EXERCISE BRIEF –
Write out the listing below in its entirety, minus the pictures, without changing a word.
------ DATASET
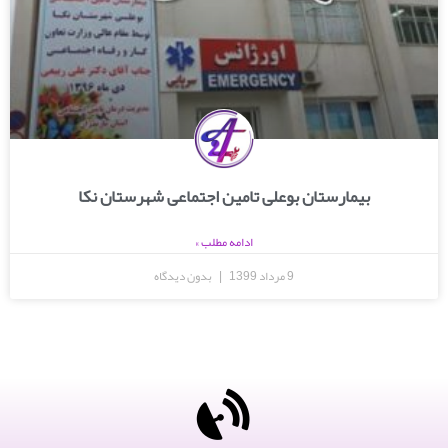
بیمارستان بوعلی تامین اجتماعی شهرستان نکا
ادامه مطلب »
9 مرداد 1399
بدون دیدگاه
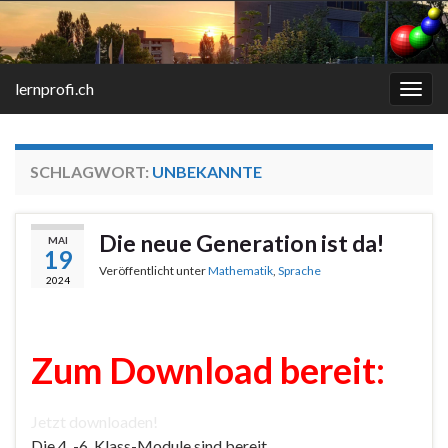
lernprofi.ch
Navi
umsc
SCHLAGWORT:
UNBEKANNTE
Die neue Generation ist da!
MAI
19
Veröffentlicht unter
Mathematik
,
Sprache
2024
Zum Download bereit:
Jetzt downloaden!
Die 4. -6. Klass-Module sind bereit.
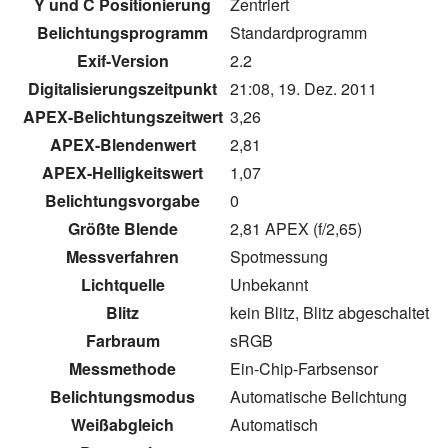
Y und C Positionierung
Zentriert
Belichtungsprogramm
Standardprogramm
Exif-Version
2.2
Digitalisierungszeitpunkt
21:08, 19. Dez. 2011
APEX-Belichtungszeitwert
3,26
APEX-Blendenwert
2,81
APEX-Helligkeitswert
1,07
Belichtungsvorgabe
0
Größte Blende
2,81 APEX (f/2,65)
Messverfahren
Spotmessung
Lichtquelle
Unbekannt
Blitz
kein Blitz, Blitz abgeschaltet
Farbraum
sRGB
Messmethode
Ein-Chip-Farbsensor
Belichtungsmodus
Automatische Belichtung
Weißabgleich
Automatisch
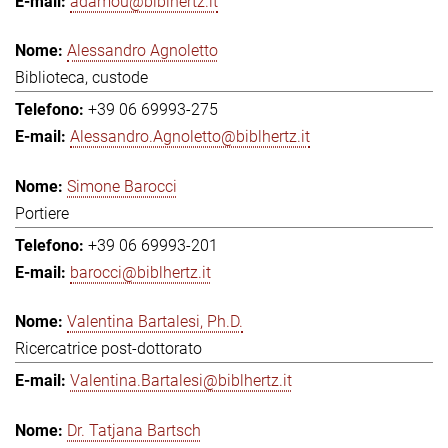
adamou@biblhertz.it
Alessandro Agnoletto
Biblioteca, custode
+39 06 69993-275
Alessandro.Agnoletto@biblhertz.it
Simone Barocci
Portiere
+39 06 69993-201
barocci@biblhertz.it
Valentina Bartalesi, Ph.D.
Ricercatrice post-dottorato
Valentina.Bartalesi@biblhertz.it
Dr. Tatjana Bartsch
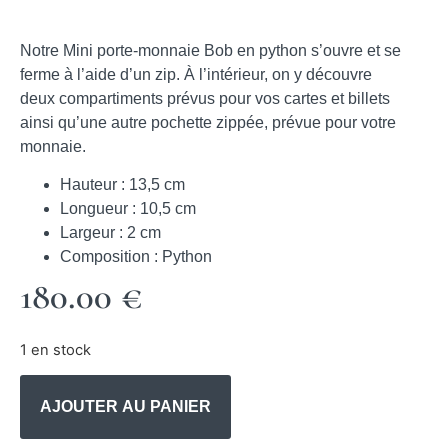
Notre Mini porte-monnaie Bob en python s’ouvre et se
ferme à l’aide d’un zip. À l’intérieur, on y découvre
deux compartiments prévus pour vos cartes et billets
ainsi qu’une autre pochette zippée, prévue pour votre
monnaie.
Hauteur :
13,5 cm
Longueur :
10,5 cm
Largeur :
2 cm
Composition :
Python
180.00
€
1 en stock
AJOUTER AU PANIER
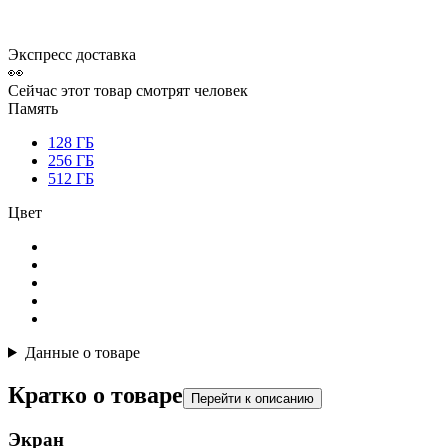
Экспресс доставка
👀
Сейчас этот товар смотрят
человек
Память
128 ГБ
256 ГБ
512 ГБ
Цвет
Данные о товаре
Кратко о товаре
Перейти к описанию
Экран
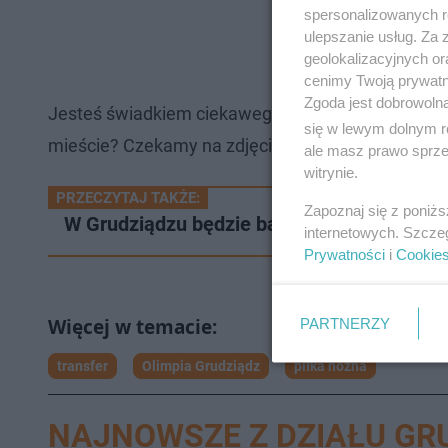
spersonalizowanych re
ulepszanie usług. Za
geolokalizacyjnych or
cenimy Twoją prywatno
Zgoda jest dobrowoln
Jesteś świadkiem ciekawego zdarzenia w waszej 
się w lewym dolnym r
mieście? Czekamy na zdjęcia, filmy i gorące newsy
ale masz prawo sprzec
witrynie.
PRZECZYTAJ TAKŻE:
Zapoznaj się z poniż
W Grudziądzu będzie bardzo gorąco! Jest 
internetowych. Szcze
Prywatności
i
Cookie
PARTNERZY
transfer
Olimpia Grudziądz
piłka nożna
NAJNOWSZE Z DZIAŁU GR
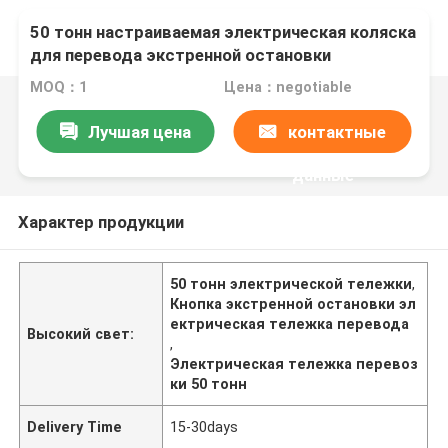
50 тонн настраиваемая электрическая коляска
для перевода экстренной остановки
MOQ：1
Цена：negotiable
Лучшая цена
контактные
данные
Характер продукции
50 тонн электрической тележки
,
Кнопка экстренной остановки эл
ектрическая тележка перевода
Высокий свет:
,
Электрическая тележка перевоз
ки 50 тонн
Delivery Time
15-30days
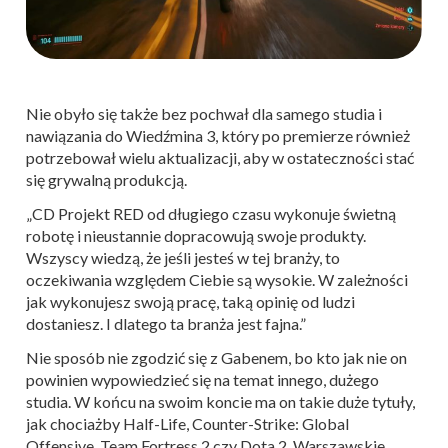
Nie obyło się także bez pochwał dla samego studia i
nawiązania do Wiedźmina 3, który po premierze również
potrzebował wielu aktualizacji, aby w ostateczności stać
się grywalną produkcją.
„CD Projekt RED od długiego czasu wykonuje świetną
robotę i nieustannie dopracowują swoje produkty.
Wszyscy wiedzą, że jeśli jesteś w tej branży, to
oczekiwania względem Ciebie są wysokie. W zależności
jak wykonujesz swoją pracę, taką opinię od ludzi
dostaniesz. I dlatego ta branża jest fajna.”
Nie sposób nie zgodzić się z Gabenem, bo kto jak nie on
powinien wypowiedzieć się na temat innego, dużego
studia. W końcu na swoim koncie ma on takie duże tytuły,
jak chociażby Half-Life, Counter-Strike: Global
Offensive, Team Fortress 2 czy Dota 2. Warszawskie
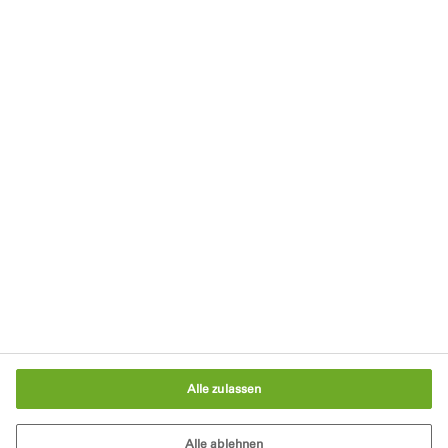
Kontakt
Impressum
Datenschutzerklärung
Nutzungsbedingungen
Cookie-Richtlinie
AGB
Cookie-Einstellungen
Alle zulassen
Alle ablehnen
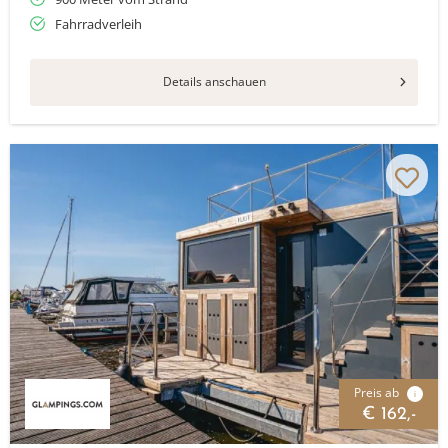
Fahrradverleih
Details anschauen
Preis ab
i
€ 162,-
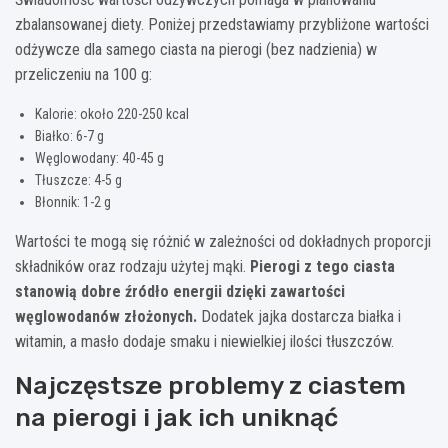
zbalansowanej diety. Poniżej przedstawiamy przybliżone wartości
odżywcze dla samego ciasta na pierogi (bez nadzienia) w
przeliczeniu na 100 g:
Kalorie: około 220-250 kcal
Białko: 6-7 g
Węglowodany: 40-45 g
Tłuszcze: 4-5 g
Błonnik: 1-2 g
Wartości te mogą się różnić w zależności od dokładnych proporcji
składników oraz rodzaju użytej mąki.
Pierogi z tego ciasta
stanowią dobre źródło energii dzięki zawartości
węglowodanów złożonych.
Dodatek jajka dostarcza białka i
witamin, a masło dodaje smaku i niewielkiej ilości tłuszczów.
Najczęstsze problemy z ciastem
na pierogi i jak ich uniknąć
------------
ANSWER SPACE –
بیمارستان بوعلی تامین اجتماعی شهرستان نکا
ادامه مطلب »
9 مرداد 1399
بدون دیدگاه
lernprofi.ch
Navi
umsc
SCHLAGWORT:
UNBEKANNTE
Die neue Generation ist da!
MAI
19
Veröffentlicht unter
Mathematik
,
Sprache
2024
Zum Download bereit:
Jetzt downloaden!
Die 4. -6. Klass-Module sind bereit.
Y und C Positionierung
Zentriert
Belichtungsprogramm
Standardprogramm
Exif-Version
2.2
Digitalisierungszeitpunkt
21:08, 19. Dez. 2011
APEX-Belichtungszeitwert
3,26
APEX-Blendenwert
2,81
APEX-Helligkeitswert
1,07
Belichtungsvorgabe
0
Größte Blende
2,81 APEX (f/2,65)
Messverfahren
Spotmessung
Lichtquelle
Unbekannt
Blitz
kein Blitz, Blitz abgeschaltet
Farbraum
sRGB
Messmethode
Ein-Chip-Farbsensor
Belichtungsmodus
Automatische Belichtung
Weißabgleich
Automatisch
adamou@biblhertz.it
Alessandro Agnoletto
Biblioteca, custode
+39 06 69993-275
Alessandro.Agnoletto@biblhertz.it
Simone Barocci
Portiere
+39 06 69993-201
barocci@biblhertz.it
Valentina Bartalesi, Ph.D.
Ricercatrice post-dottorato
Valentina.Bartalesi@biblhertz.it
Dr. Tatjana Bartsch
Notre Mini porte-monnaie Bob en python s’ouvre et se
ferme à l’aide d’un zip. À l’intérieur, on y découvre
deux compartiments prévus pour vos cartes et billets
ainsi qu’une autre pochette zippée, prévue pour votre
monnaie.
Hauteur :
13,5 cm
Longueur :
10,5 cm
Largeur :
2 cm
Composition :
Python
180.00
€
1 en stock
AJOUTER AU PANIER
Экспресс доставка
👀
Сейчас этот товар смотрят
человек
Память
128 ГБ
256 ГБ
512 ГБ
Цвет
Данные о товаре
Кратко о товаре
Перейти к описанию
Экран
spersonalizowanych re
ulepszanie usług. Za
geolokalizacyjnych or
cenimy Twoją prywatno
Zgoda jest dobrowoln
Jesteś świadkiem ciekawego zdarzenia w waszej 
się w lewym dolnym r
mieście? Czekamy na zdjęcia, filmy i gorące newsy
ale masz prawo sprzec
witrynie.
PRZECZYTAJ TAKŻE:
Zapoznaj się z poniż
W Grudziądzu będzie bardzo gorąco! Jest 
internetowych. Szcze
Prywatności
i
Cookie
PARTNERZY
transfer
Olimpia Grudziądz
piłka nożna
NAJNOWSZE Z DZIAŁU GR
50 тонн настраиваемая электрическая коляска
для перевода экстренной остановки
MOQ：1
Цена：negotiable
Лучшая цена
контактные
данные
Характер продукции
50 тонн электрической тележки
,
Кнопка экстренной остановки эл
ектрическая тележка перевода
Высокий свет:
,
Электрическая тележка перевоз
ки 50 тонн
Delivery Time
15-30days
Nie obyło się także bez pochwał dla samego studia i
nawiązania do Wiedźmina 3, który po premierze również
potrzebował wielu aktualizacji, aby w ostateczności stać
się grywalną produkcją.
„CD Projekt RED od długiego czasu wykonuje świetną
robotę i nieustannie dopracowują swoje produkty.
Wszyscy wiedzą, że jeśli jesteś w tej branży, to
oczekiwania względem Ciebie są wysokie. W zależności
jak wykonujesz swoją pracę, taką opinię od ludzi
dostaniesz. I dlatego ta branża jest fajna.”
Nie sposób nie zgodzić się z Gabenem, bo kto jak nie on
powinien wypowiedzieć się na temat innego, dużego
studia. W końcu na swoim koncie ma on takie duże tytuły,
jak chociażby Half-Life, Counter-Strike: Global
Offensive, Team Fortress 2 czy Dota 2. Warszawskie
Kontakt
Impressum
Datenschutzerklärung
Nutzungsbedingungen
Cookie-Richtlinie
AGB
Cookie-Einstellungen
Alle zulassen
Alle ablehnen
Fahrradverleih
Details anschauen
Preis ab
i
€ 162,-
zbalansowanej diety. Poniżej przedstawiamy przybliżone wartości
odżywcze dla samego ciasta na pierogi (bez nadzienia) w
przeliczeniu na 100 g:
Kalorie: około 220-250 kcal
Białko: 6-7 g
Węglowodany: 40-45 g
Tłuszcze: 4-5 g
Błonnik: 1-2 g
Wartości te mogą się różnić w zależności od dokładnych proporcji
składników oraz rodzaju użytej mąki.
Pierogi z tego ciasta
stanowią dobre źródło energii dzięki zawartości
węglowodanów złożonych.
Dodatek jajka dostarcza białka i
witamin, a masło dodaje smaku i niewielkiej ilości tłuszczów.
Najczęstsze problemy z ciastem
na pierogi i jak ich uniknąć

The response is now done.